IN BRIEF (Page 2)

A tug of war tests strength and endurance during an aquatic sports gathering at a wetland park in Enshi, Hubei province, on Aug 29. A range of activities, including dragon boat racing, aquatic volleyball and kayaking, were held during the three-day event, which began on Aug 27. More than 2,200 contestants competed. Song Wen / For China Daily |
Pet boom raises demand for veterinarians
More students in China are choosing veterinary medicine as a career, thanks to rising salaries and the growing demand for animal care, according to industry sources. Up to 10,000 students graduate with majors in the field every year in China, but the country is still short of more than 1 million vets, says Xiong Fuqiang, deputy Party chief of Nanjing Agricultural University's veterinary medicine school. "Few students, especially female students, wanted to become vets in the past due to a heavy workload, low salary and bad working environment. But we have had good applicants in the past two years, and more than 60 percent of them are female." He says the average starting salary for veterinary graduates is 4,000 yuan ($607; 508 euros; £470) a month, and in three years their earnings can surpass 10,000 yuan, higher than the salaries of many other majors.

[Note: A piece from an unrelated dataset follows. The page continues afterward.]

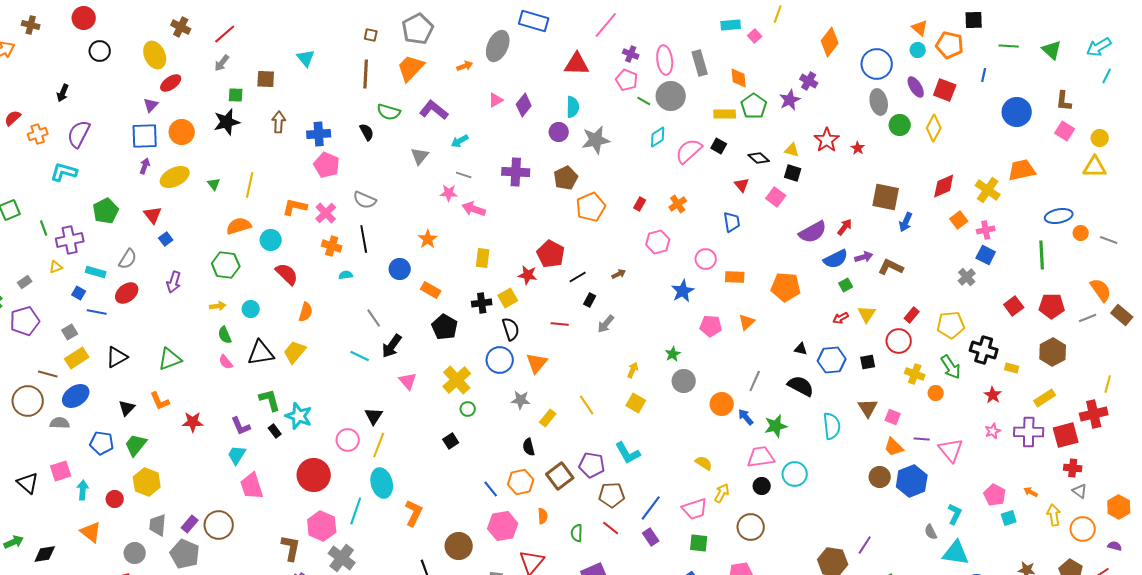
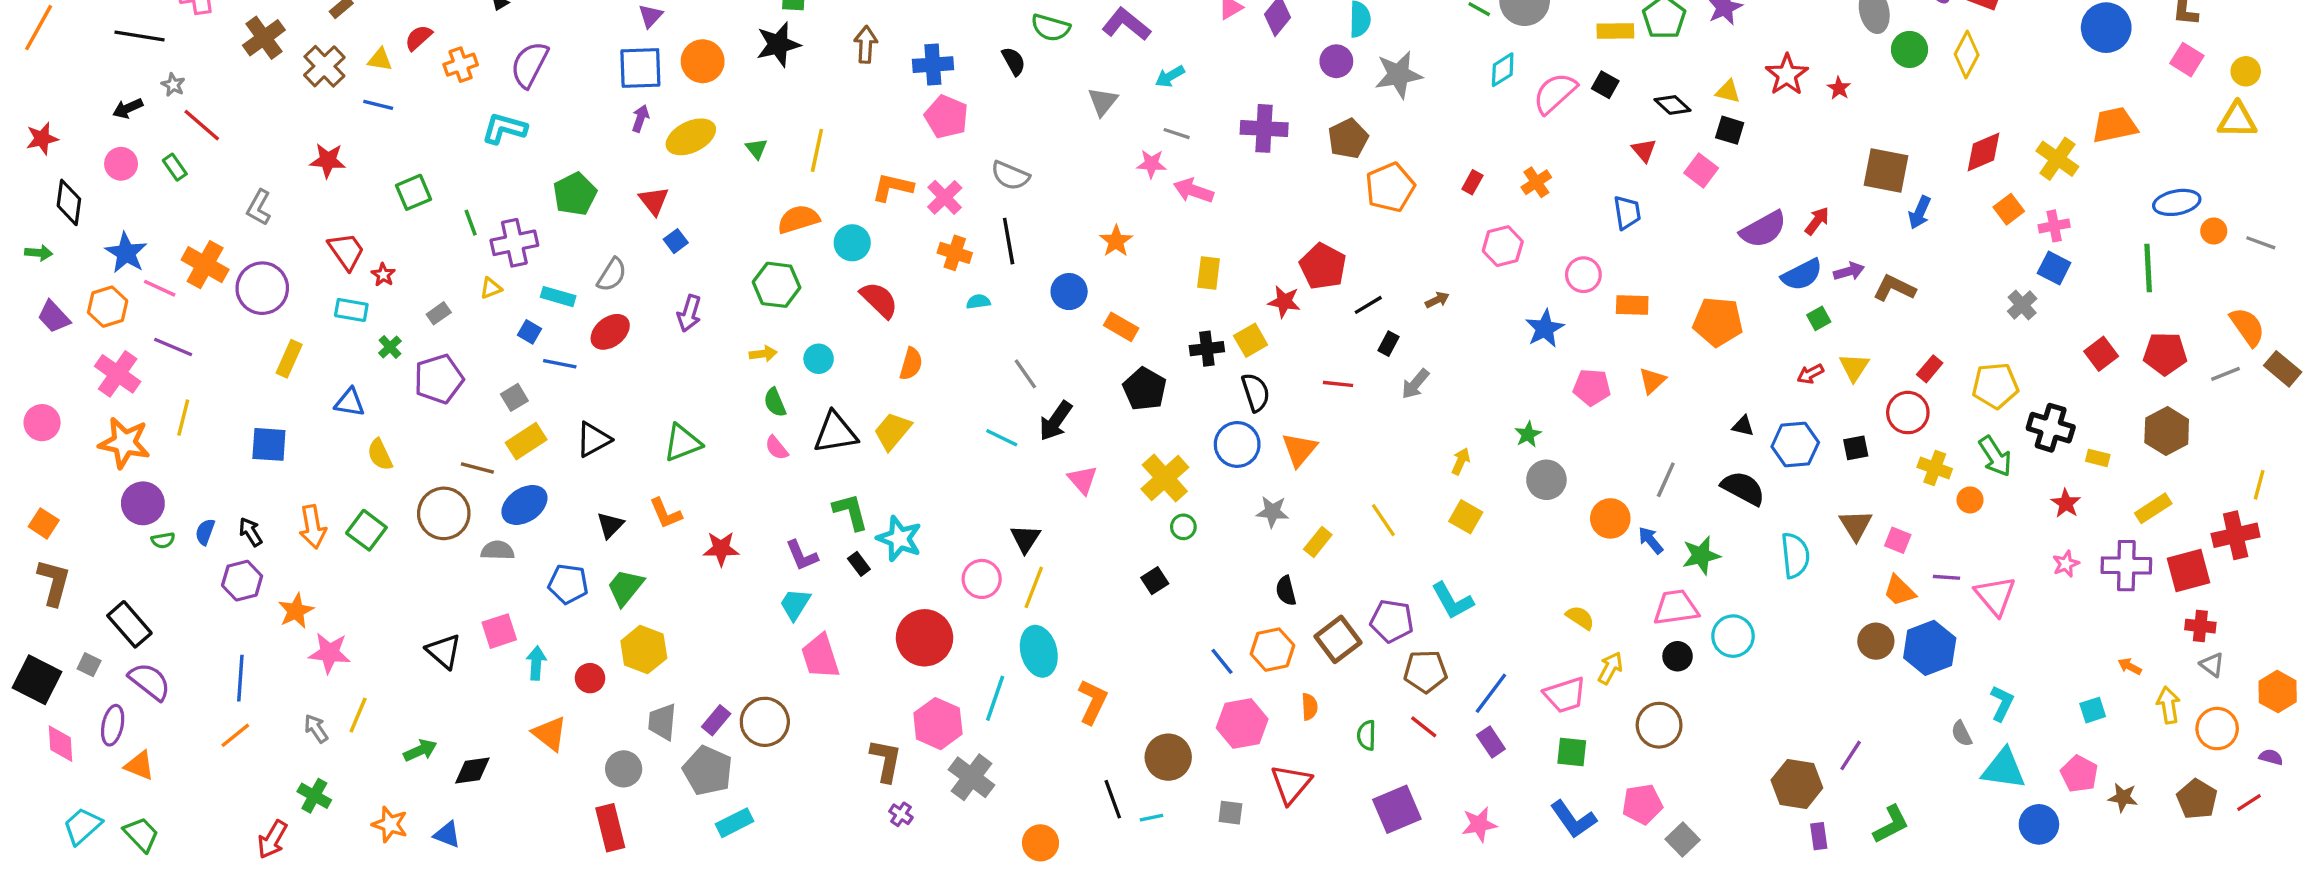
pink pentagon: (995, 495) -> (2079, 774), moved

To ease load, more IP courts planned
Three IP courts were created in Beijing, Shanghai and Guangdong province in 2014 under judicial reforms encouraged by the central leadership, but more such courts are needed, according to a report by the Supreme People's Court. The report has been submitted to the bimonthly session of the Standing Committee of the National People's Congress, China's top legislature, for review. "We're accumulating case hearing experience of the three IP courts and preparing to set up more such courts at the right time to satisfy people's increasing legal demand for professional IP trials and to boost our country's technology innovation," says Zhou Qiang, president of the top court. But the exact time of the expansion and how many new courts are expected to be set up was not released in the report.

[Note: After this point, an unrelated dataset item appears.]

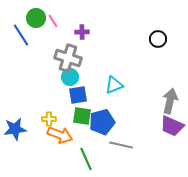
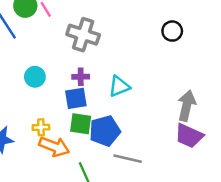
purple cross: (82, 32) -> (81, 77), moved
gray cross: (68, 58) -> (83, 35), moved
cyan circle: (70, 77) -> (35, 77), moved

More work urged on nanotech applications
China's nanotechnology field is developing at an unprecedented pace, but it still needs a boost in turning research into the reality of producing groundbreaking works, China's top scientists say. In 2016, Chinese scientists produced about 33 percent of the world's total science papers on nanotechnology, a fivefold increase since 1997, according to a collaborated white paper published by the Chinese Academy of Sciences, China's National Center for Nanoscience and Technology and Springer Nature, an international science journal publisher. China also has become the world's largest nano-related patent contributor since 2008, with 209,344 patent applications over the past two decades. This is twice as many as that of the United States, the second-largest contributor, the white paper said. However, China still needs to put in more effort and investment to turn nanotechnology research into actual applications, says Bai Chunli, president of the Chinese Academy of Sciences.

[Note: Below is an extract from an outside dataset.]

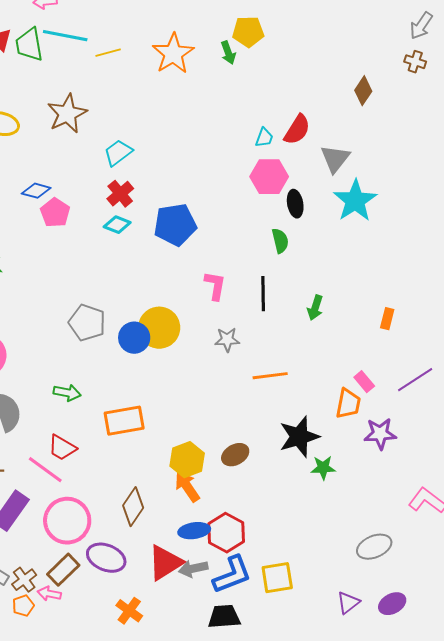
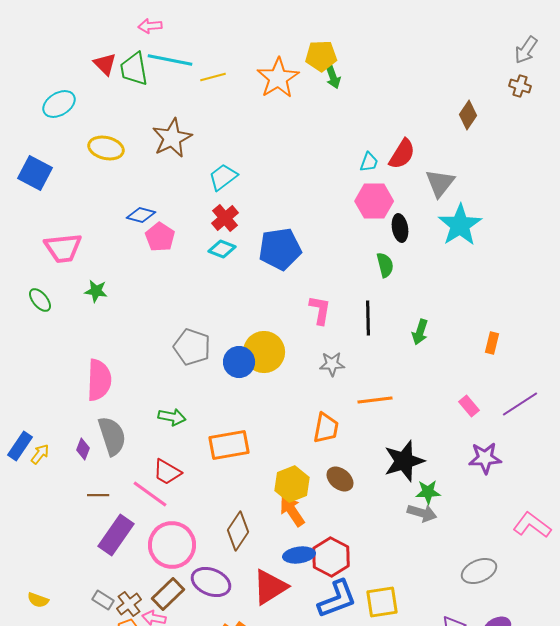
yellow pentagon: (248, 32) -> (321, 56), moved
orange trapezoid: (348, 404) -> (326, 428), moved
brown ellipse: (235, 455) -> (340, 479), turned 68
gray arrow: (193, 569) -> (422, 513), moved, turned -152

Graft agency receives 9.5% more reports
Discipline authorities received 1.32 million reports of suspected graft and punished 210,000 people in the first half of this year, according to the country's top discipline watchdog, with reports up by 9.5 percent and punishments up by 29 percent year-on-year. A total of 256,000 cases were filed for investigation from January to June, compared with 193,000 during the same period last year, says Yang Xiaodu, minister of supervision and deputy head of the Communist Party of China's Central Commission for Discipline Inspection. Yang says that since the new leadership was elected in late 2012, China's anti-graft campaign has achieved great success. The spread of corruption has stopped, and a crushing momentum against graft has taken shape, he says.
Online charity event proves to be popular
A charitable art sale on WeChat on Aug 29 collected 6.6 million yuan ($1 million; 839,000 euros; £776,000) in four hours. Many WeChat users shared their newly bought paintings on their personal pages. Some even changed their phone's wallpaper. The works were painted by autistic people and sold via Tencent's charitable platform. Money collected will be donated to a project called "Enlighten life with art", which aims to eliminate social prejudice and help people with disabilities such as autism, cerebral palsy and Down syndrome. Altogether, 36 works of art were available from artists 11 to 37 years old, and buyers could save a digital copy. The project began on Aug 17, but discussion heated up in earnest on Aug 29 on WeChat, a major social media platform. WeChat is owned by Tencent. Donations since the project began totaled more than 15 million yuan. About 5.8 million people participated. By noon on Aug 29, 2 million people had participated and donated 8.4 million yuan.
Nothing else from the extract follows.